TO DO | If a record holds a picture, drop the picture and repeat everything else word for word.

Top of EXERCISE MATERIAL

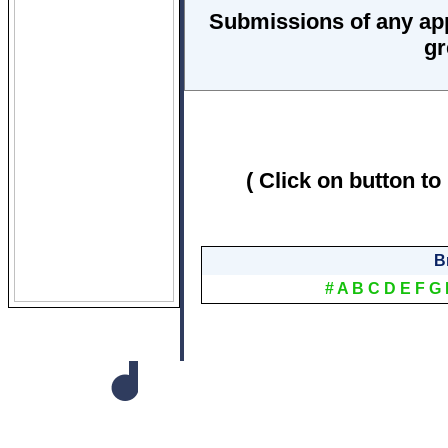
Submissions of any ap
gr
( Click on button to
B
#
A
B
C
D
E
F
G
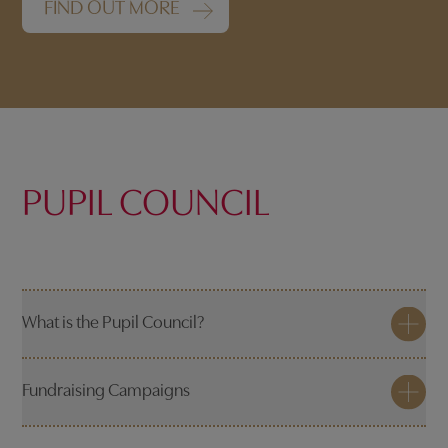
FIND OUT MORE
PUPIL COUNCIL
What is the Pupil Council?
Fundraising Campaigns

Bottom of EXERCISE MATERIAL

RESULT OF THIS TASK |
Submissions of any ap
gr
( Click on button to
B
#
A
B
C
D
E
F
G
FIND OUT MORE
PUPIL COUNCIL
What is the Pupil Council?
Fundraising Campaigns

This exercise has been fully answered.